A retrospective analysis included a heterogeneous group of 18 mechanically ventilated pediatric ICU patients with recurrent atelectasis. Nine patients (mean age, 4.4 ± 3.4 years) who received surfactant after standard mini-BAL were compared with nine patients (mean age, 4.7 ± 3.0 years) who underwent only standard mini-BAL. Gas exchange and pulmonary mechanic parameters in the two groups were compared. The peak inspiratory pressure (PIP), positive end-expiratory pressure (PEEP), paO2/FiO2, and partial arterial carbon dioxide pressure (paCO2) were analyzed with 3 × 2 multivariate analysis of variance, with the time of measurement (before treatment, 6 and 12 hours after treatment) as a within-subject factor and the type of treatment (mini-BAL only vs mini-BAL with surfactant) as a between-subject factor.

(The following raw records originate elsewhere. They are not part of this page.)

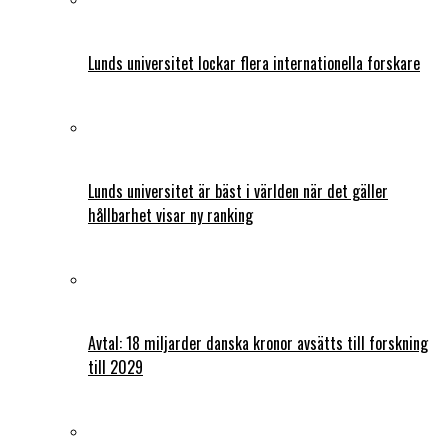
Lunds universitet lockar flera internationella forskare
Lunds universitet är bäst i världen när det gäller
hållbarhet visar ny ranking
Avtal: 18 miljarder danska kronor avsätts till forskning
till 2029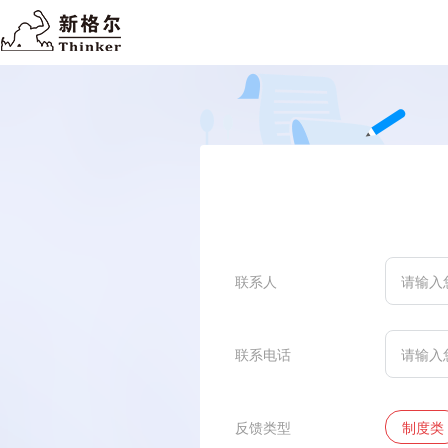
联系人
联系电话
反馈类型
制度类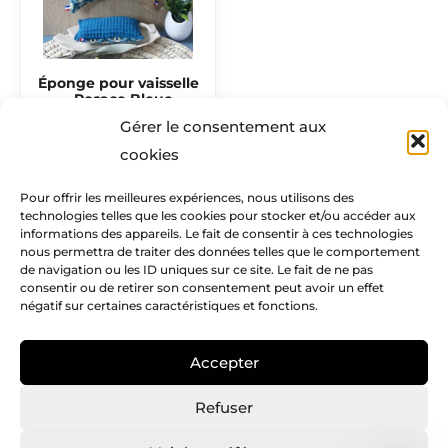
Éponge pour vaisselle
– Rosace Bleue
6,00
€
Gérer le consentement aux
cookies
Pour offrir les meilleures expériences, nous utilisons des
technologies telles que les cookies pour stocker et/ou accéder aux
Mentions légales​
informations des appareils. Le fait de consentir à ces technologies
nous permettra de traiter des données telles que le comportement
Infos pratiques
de navigation ou les ID uniques sur ce site. Le fait de ne pas
consentir ou de retirer son consentement peut avoir un effet
négatif sur certaines caractéristiques et fonctions.
Creatike
Accepter
Nous suivre
I
I
P
Refuser
c
n
i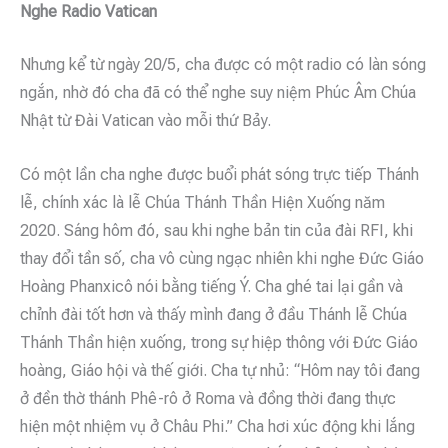
Nghe Radio Vatican
Nhưng kể từ ngày 20/5, cha được có một radio có làn sóng
ngắn, nhờ đó cha đã có thể nghe suy niệm Phúc Âm Chúa
Nhật từ Đài Vatican vào mỗi thứ Bảy.
Có một lần cha nghe được buổi phát sóng trực tiếp Thánh
lễ, chính xác là lễ Chúa Thánh Thần Hiện Xuống năm
2020. Sáng hôm đó, sau khi nghe bản tin của đài RFI, khi
thay đổi tần số, cha vô cùng ngạc nhiên khi nghe Đức Giáo
Hoàng Phanxicô nói bằng tiếng Ý. Cha ghé tai lại gần và
chỉnh đài tốt hơn và thấy mình đang ở đầu Thánh lễ Chúa
Thánh Thần hiện xuống, trong sự hiệp thông với Đức Giáo
hoàng, Giáo hội và thế giới. Cha tự nhủ: “Hôm nay tôi đang
ở đền thờ thánh Phê-rô ở Roma và đồng thời đang thực
hiện một nhiệm vụ ở Châu Phi.” Cha hơi xúc động khi lắng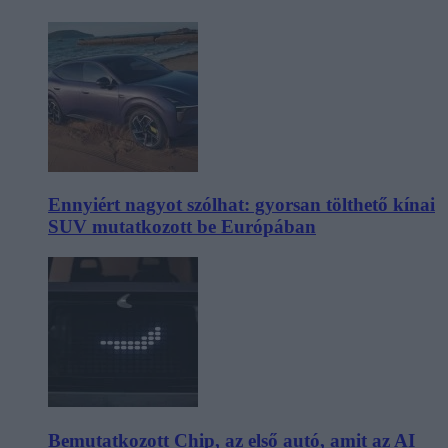
Ennyiért nagyot szólhat: gyorsan tölthető kínai
SUV mutatkozott be Európában
Bemutatkozott Chip, az első autó, amit az AI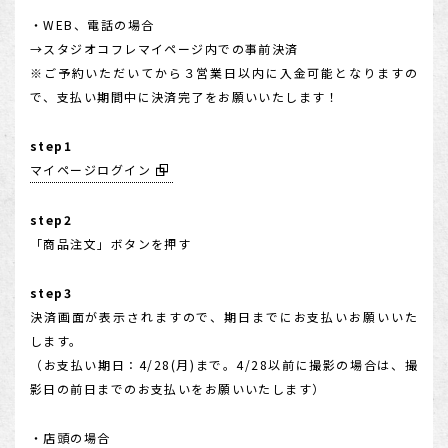
・WEB、電話の場合
→スタジオコフレマイページ内での事前決済
※ご予約いただいてから３営業日以内に入金可能となりますの
で、支払い期間中に決済完了をお願いいたします！
step1
マイページログイン
step2
「商品注文」ボタンを押す
step3
決済画面が表示されますので、期日までにお支払いお願いいた
します。
（お支払い期日：4/28(月)まで。4/28以前に撮影の場合は、撮
影日の前日までのお支払いをお願いいたします）
・店頭の場合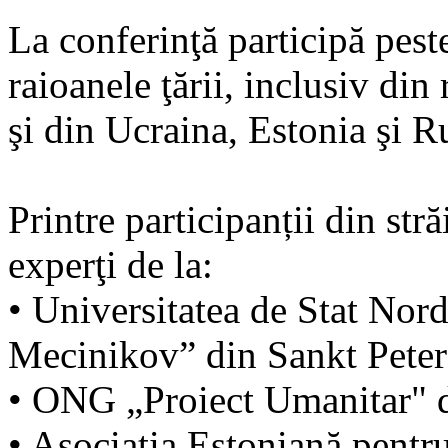
La conferinţă participă pest
raioanele ţării, inclusiv di
şi din Ucraina, Estonia şi R
Printre participanții din stră
experţi de la:
• Universitatea de Stat Nor
Mecinikov” din Sankt Peter
• ONG „Proiect Umanitar" d
• Asociația Estoniană pentr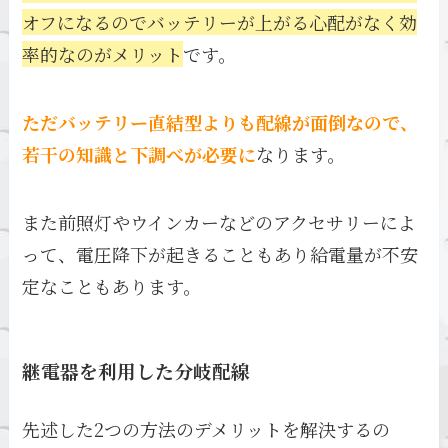
オフになるのでバッテリーが上がる心配がなく効
率的なのがメリット
です。
ただバッテリー直結型よりも配線が面倒なので、
若干の知識と下調べが必要に
なります。
また前照灯やウインカーなどのアクセサリーによ
って、電圧降下が起きることもあり給電量が不安
定なこともあります。
継電器を利用した分岐配線
先述した2つの方法のデメリットを解決するの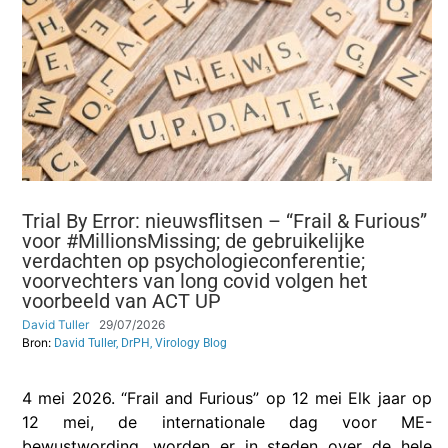
Trial By Error: nieuwsflitsen – “Frail & Furious”
voor #MillionsMissing; de gebruikelijke
verdachten op psychologieconferentie;
voorvechters van long covid volgen het
voorbeeld van ACT UP
David Tuller
29/07/2026
Bron:
David Tuller, DrPH, Virology Blog
4 mei 2026. “Frail and Furious” op 12 mei Elk jaar op
12 mei, de internationale dag voor ME-
bewustwording, worden er in steden over de hele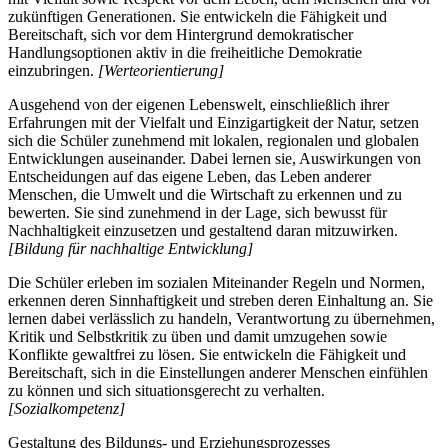
zukünftigen Generationen. Sie entwickeln die Fähigkeit und
Bereitschaft, sich vor dem Hintergrund demokratischer
Handlungsoptionen aktiv in die freiheitliche Demokratie
einzubringen.
[Werteorientierung]
Ausgehend von der eigenen Lebenswelt, einschließlich ihrer
Erfahrungen mit der Vielfalt und Einzigartigkeit der Natur, setzen
sich die Schüler zunehmend mit lokalen, regionalen und globalen
Entwicklungen auseinander. Dabei lernen sie, Auswirkungen von
Entscheidungen auf das eigene Leben, das Leben anderer
Menschen, die Umwelt und die Wirtschaft zu erkennen und zu
bewerten. Sie sind zunehmend in der Lage, sich bewusst für
Nachhaltigkeit einzusetzen und gestaltend daran mitzuwirken.
[Bildung für nachhaltige Entwicklung]
Die Schüler erleben im sozialen Miteinander Regeln und Normen,
erkennen deren Sinnhaftigkeit und streben deren Einhaltung an. Sie
lernen dabei verlässlich zu handeln, Verantwortung zu übernehmen,
Kritik und Selbstkritik zu üben und damit umzugehen sowie
Konflikte gewaltfrei zu lösen. Sie entwickeln die Fähigkeit und
Bereitschaft, sich in die Einstellungen anderer Menschen einfühlen
zu können und sich situationsgerecht zu verhalten.
[Sozialkompetenz]
Gestaltung des Bildungs- und Erziehungsprozesses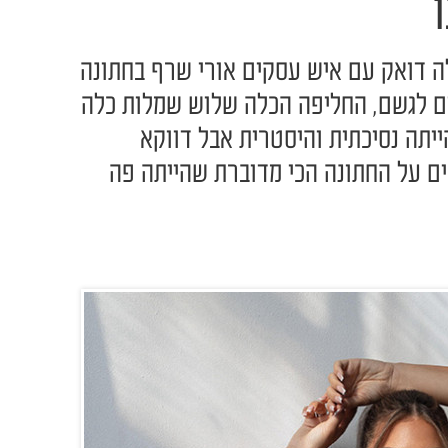
 דואק עם איש עסקים אורי שרף בחתונה
לים לגשם, החליפה הכלה שלוש שמלות כלה
יתה נסיכתית והיסטרית אבל דווקא
ים על החתונה הכי מדוברת שהייתה פה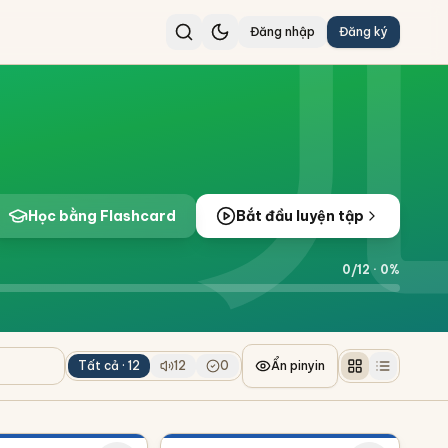
Đăng nhập
Đăng ký
Học bằng Flashcard
Bắt đầu luyện tập
0
/
12
·
0
%
Tất cả ·
12
12
0
Ẩn pinyin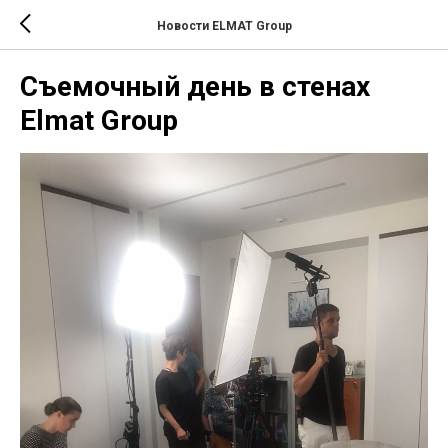
Новости ELMAT Group
Съемочный день в стенах
Elmat Group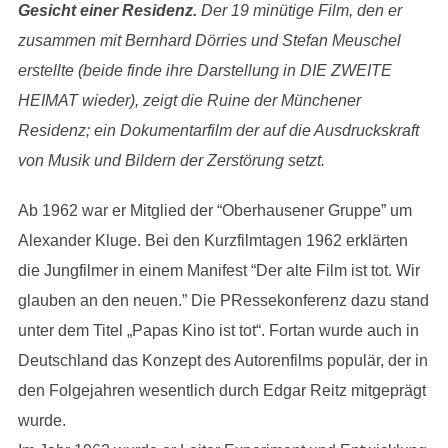
Gesicht einer Residenz.
Der 19 minütige Film, den er
zusammen mit Bernhard Dörries und Stefan Meuschel
erstellte (beide finde ihre Darstellung in DIE ZWEITE
HEIMAT wieder), zeigt die Ruine der Münchener
Residenz; ein Dokumentarfilm der auf die Ausdruckskraft
von Musik und Bildern der Zerstörung setzt.
Ab 1962 war er Mitglied der “Oberhausener Gruppe” um
Alexander Kluge. Bei den Kurzfilmtagen 1962 erklärten
die Jungfilmer in einem Manifest “Der alte Film ist tot. Wir
glauben an den neuen.” Die PRessekonferenz dazu stand
unter dem Titel „Papas Kino ist tot“. Fortan wurde auch in
Deutschland das Konzept des Autorenfilms populär, der in
den Folgejahren wesentlich durch Edgar Reitz mitgeprägt
wurde.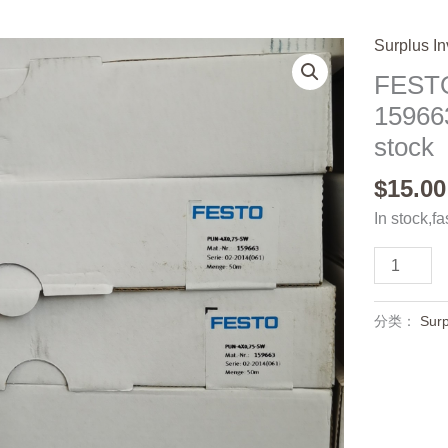
Surplus In
FESTO
159663
stock
$
15.00
In stock,fa
FESTO
PUN-
4X0
分类：
Surp
,75-
SW
159663,N
and
original,In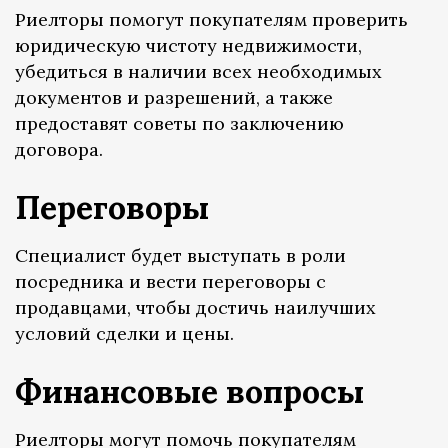
Риелторы помогут покупателям проверить
юридическую чистоту недвижимости,
убедиться в наличии всех необходимых
документов и разрешений, а также
предоставят советы по заключению
договора.
Переговоры
Специалист будет выступать в роли
посредника и вести переговоры с
продавцами, чтобы достичь наилучших
условий сделки и цены.
Финансовые вопросы
Риелторы могут помочь покупателям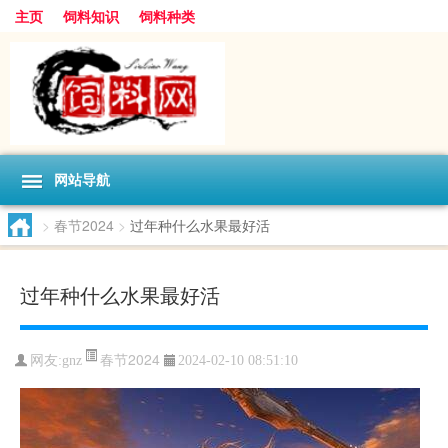
主页
饲料知识
饲料种类
网站导航
>
春节2024
>
过年种什么水果最好活
过年种什么水果最好活
春节2024
网友:
gnz
2024-02-10 08:51:10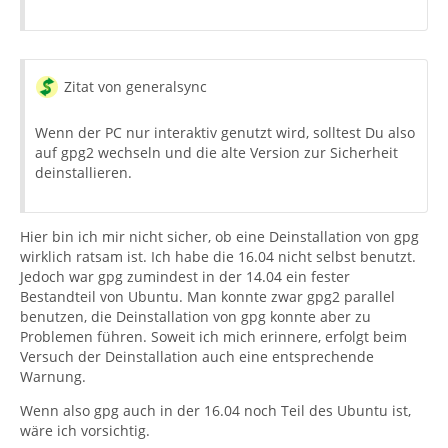
Zitat von generalsync
Wenn der PC nur interaktiv genutzt wird, solltest Du also
auf gpg2 wechseln und die alte Version zur Sicherheit
deinstallieren.
Hier bin ich mir nicht sicher, ob eine Deinstallation von gpg
wirklich ratsam ist. Ich habe die 16.04 nicht selbst benutzt.
Jedoch war gpg zumindest in der 14.04 ein fester
Bestandteil von Ubuntu. Man konnte zwar gpg2 parallel
benutzen, die Deinstallation von gpg konnte aber zu
Problemen führen. Soweit ich mich erinnere, erfolgt beim
Versuch der Deinstallation auch eine entsprechende
Warnung.
Wenn also gpg auch in der 16.04 noch Teil des Ubuntu ist,
wäre ich vorsichtig.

The groups did not differ in age (independent sample t test = 0.698). The parameters significantly changed with time after treatment (Wilks' λ = 0.027, F = 25.277, P < 0.001), and the treatment procedures had significantly different effects (time × treatment, Wilks' λ = 0.103, F = 6.070, P = 0.013). A significant univariate time-treatment interaction was not present only for SpO2 (F(2,32) = 2.167, P = 0.629). Subsequent analyses showed different effect of surfactant administration on PEEP compared with mini-BAL alone. In the mini-BAL only group, PEEP changed from 6.44 ± 1.13 cmH2O before treatment to 5.22 ± 0.83 cmH2O 6 hours after the treatment (P = 0.019), and remained the same 12 hours after the treatment. The group that received surfactant had significantly lower PEEP values compared with the mini-BAL only group 12 hours after the treatment (3.44 ± 0.72 before vs 5.22 ± 0.44 mmH2O after treatment, P = 0.025).
Mini-BAL is efficient in the treatment of recurrent atelectasis in pediatric ICU patients. Beneficial effects of surfactant administration after mini-BAL should be confirmed prospectively in a larger number of patients.